On 27 March 2017 at 23:30, Mich Talebzadeh  wrote:
> check these versions
>
> function create_build_sbt_file {
> BUILD_SBT_FILE=${GEN_APPSDIR}/scala/${APPLICATION}/build.sbt
> [ -f ${BUILD_SBT_FILE} ] && rm -f ${BUILD_SBT_FILE}
> cat >> $BUILD_SBT_FILE << !
> lazy val root = (project in file(".")).
>   settings(
> name := "${APPLICATION}",
> version := "1.0",
> scalaVersion := "2.11.8",
> mainClass in Compile := Some("myPackage.${APPLICATION}")
>   )
> libraryDependencies += "org.apache.spark" %% "spark-core" % "2.0.0" %
> "provided"
> libraryDependencies += "org.apache.spark" %% "spark-sql" % "2.0.0" %
> "provided"
> libraryDependencies += "org.apache.spark" %% "spark-hive" % "2.0.0" %
> "provided"
> libraryDependencies += "org.apache.spark" %% "spark-streaming" % "2.0.0" %
> "provided"
> libraryDependencies += "org.apache.spark" %% "spark-streaming-kafka" %
> "1.6.1" % "provided"
> libraryDependencies += "com.google.code.gson" % "gson" % "2.6.2"
> libraryDependencies += "org.apache.phoenix" % "phoenix-spark" %
> "4.6.0-HBase-1.0"
> libraryDependencies += "org.apache.hbase" % "hbase" % "1.2.3"
> libraryDependencies += "org.apache.hbase" % "hbase-client" % "1.2.3"
> libraryDependencies += "org.apache.hbase" % "hbase-common" % "1.2.3"
> libraryDependencies += "org.apache.hbase" % "hbase-server" % "1.2.3"
> // META-INF discarding
> mergeStrategy in assembly <<= (mergeStrategy in assembly) { (old) =>
>{
> case PathList("META-INF", xs @ _*) => MergeStrategy.discard
> case x => MergeStrategy.first
>}
> }
> !
> }
>
> HTH
>
> Dr Mich Talebzadeh
>
>
>
> LinkedIn
> https://www.linkedin.com/profile/view?id=AAEWh2gBxianrbJd6zP6AcPCCdOABUrV8Pw
>
>
>
> http://talebzadehmich.wordpress.com
>
>
> Disclaimer: Use it at your own risk.

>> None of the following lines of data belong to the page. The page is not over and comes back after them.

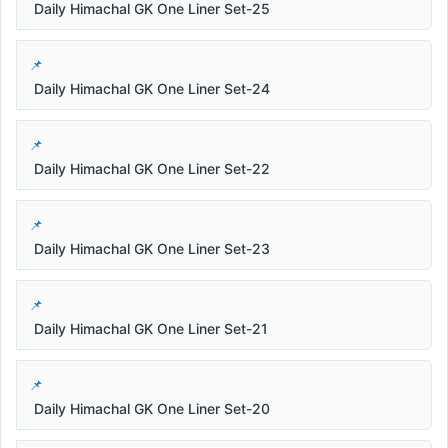
Daily Himachal GK One Liner Set-25
Daily Himachal GK One Liner Set-24
Daily Himachal GK One Liner Set-22
Daily Himachal GK One Liner Set-23
Daily Himachal GK One Liner Set-21
Daily Himachal GK One Liner Set-20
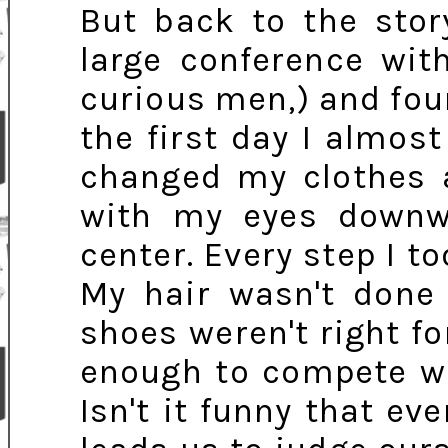
But back to the stor
large conference wi
curious men,) and foun
the first day I almost
changed my clothes a
with my eyes downw
center. Every step I t
My hair wasn't done
shoes weren't right fo
enough to compete wi
Isn't it funny that eve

Any and all responsibility for any
> loss, damage or destruction of data or any other property which may arise
> from relying on this email's technical content is explicitly disclaimed. The
> author will in no case be liable for any monetary damages arising from such
> loss, damage or destruction.
>
>
>
>
> On 27 March 2017 at 21:45, Jörn Franke  wrote:
>>
>> Usually you define the dependencies to the Spark library as provided. You
>> also seem to mix different Spark versions which should be avoided.
>> The Hadoop library seems to be outdated and should also only be provided.
>>
>> The other dependencies you could assemble in a fat jar.
>>
>> On 27 Mar 2017, at 21:25, Anahita Talebi 
>> wrote:
>>
>> Hi friends,
>>
>> I have a code which is written in Scala. The scala version 2.10.4 and
>> Spark version 1.5.2 are used to run the code.
>>
>> I would like to upgrade the code to the most updated version of spark,
>> meaning 2.1.0.
>>
>> Here is the build.sbt:
>>
>> import AssemblyKeys._
>>
>> assemblySettings
>>
>> name := "proxcocoa"
>>
>> version := "0.1"
>>
>> scalaVersion := "2.10.4"
>>
>> parallelExecution in Test := false
>>
>> {
>>   val excludeHadoop = ExclusionRule(organization = "org.apache.hadoop")
>>   libraryDependencies ++= Seq(
>> "org.slf4j" % "slf4j-api" % "1.7.2",
>> "org.slf4j" % "slf4j-log4j12" % "1.7.2",
>> "org.scalatest" %% "scalatest" % "1.9.1" % "test",
>> "org.apache.spark" % "spark-core_2.10" % "1.5.2"
>> excludeAll(excludeHadoop),
>> "org.apache.spark" % "spark-mllib_2.10" % "1.5.2"
>> excludeAll(excludeHadoop),
>> "org.apache.spark" % "spark-sql_2.10" % "1.5.2"
>> excludeAll(excludeHadoop),
>> "org.apache.commons" % "commons-compress" % "1.7",
>> "commons-io" % "commons-io" % "2.4",
>> "org.scalanlp" % "breeze_2.10" % "0.11.2",
>> "com.github.fommil.netlib" % "all" % "1.1.2" pomOnly(),
>> "com.github.scopt" %% "scopt" % "3.3.0"
>>   )
>> }
>>
>> {
>>   val defaultHadoopVersion = "1.0.4"
>>   val hadoopVersion =
>> scala.util.Properties.envOrElse("SPARK_HADOOP_VERSION",
>> defaultHadoopVersion)
>>   libraryDependencies += "org.apache.hadoop" % "hadoop-client" %
>> hadoopVersion
>> }
>>
>> 

Re: submit a spark code on google cloud

2017-02-07 Thread Dinko Srkoč
Getting to the Spark web UI when Spark is running on Dataproc is not
that straightforward. Connecting to that web interface is a two step
process:

1. create an SSH tunnel
2. configure the browser to use a SOCKS proxy to connect

The above steps are described here:
https://cloud.google.com/dataproc/docs/concepts/cluster-web-interfaces

Once you have your browser configured and running, go to the
http://:4040 for the Spark web UI and
http://:18080 for Spark's history server.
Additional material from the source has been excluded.